Im ersten Teil berichtet der noch junge Ich-Erzähler - Student, was er studiert, erfährt man aber ausdrücklich nicht -, wie er einen deutlich älteren Mann kennenlernt: Sensei nennt er ihn, Lehrer also. Er sieht ihn als Vorbild und Weisen, konstatiert allerdings auch dessen wunschloses und für ihn unerklärliches Unglück. Im zweiten Abschnitt reist der Erzähler zu seinem sterbenden Vater und eilt noch vor dessen unmittelbar bevorstehendem Tod zurück in die Stadt, weil er von Sensei einen Brief erhalten hat, in dem dieser von den Gründen für den Selbstmord berichtet, den er in diesem Brief ankündigt und inzwischen begangen haben wird. Der dritte Teil ist dieser Brief, der Ich-Erzähler der ersten Teile kommt nicht wieder zu Wort. Man erfährt, wie Sensei einen Freund, der nur K genannt wird, einst betrog - wobei dieser Betrug in einer komplizierten Doppelzüngigkeit in Begriffen der Ehre besteht. K bringt sich um, Sensei gibt sich die Schuld und lebt ein Leben, dem er keinen Sinn geben kann.

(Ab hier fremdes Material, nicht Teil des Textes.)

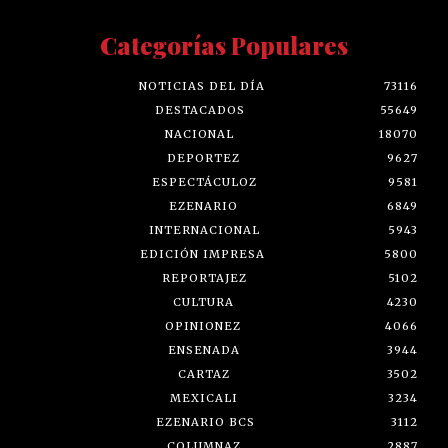
Categorías Populares
NOTICIAS DEL DÍA
73116
DESTACADOS
55649
NACIONAL
18070
DEPORTEZ
9627
ESPECTÁCULOZ
9581
EZENARIO
6849
INTERNACIONAL
5943
EDICIÓN IMPRESA
5800
REPORTAJEZ
5102
CULTURA
4230
OPINIONEZ
4066
ENSENADA
3944
CARTAZ
3502
MEXICALI
3234
EZENARIO BCS
3112
COLUMNAZ
2887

Die Ära des Umbruchs bestimmt untergründig den Roman. Auf den ersten Blick scheint er auf die Psychodramen dreier Männer beschränkt. Und so detailliert diese Dramen als individuelle Schicksale nuanciert sind, so sehr wollen sie lesbar sein als Reaktionsformen auf die neue Zeit. Zwei der drei Männer enden durch Selbstmord, das Schicksal des Dritten bleibt offen. An der grundsätzlichen, ja radikalen Rückwärtsgewandtheit der Perspektive ändert dieser Dritte aber nichts: Wohin es mit ihm gehen soll, bleibt vollkommen unklar. Der Umbruch erscheint als Kluft, die nicht so sehr die Generationen trennt, sondern den Einzelnen spaltet und lähmt.  Ein ungeformtes Dunkel, das die Gestalt moralischer Dilemmata annimmt. Der Schock des Neuen bewirkt nur Lähmung und Stasis. Ob die Blutübertragung, von der Sensei in seinem Brief schreibt, bei seinem Schüler neues Leben in Gang bringen kann, ist fraglich. 1914 ist in diesem Roman: ein Moment ohne Aussicht auf Zukunft.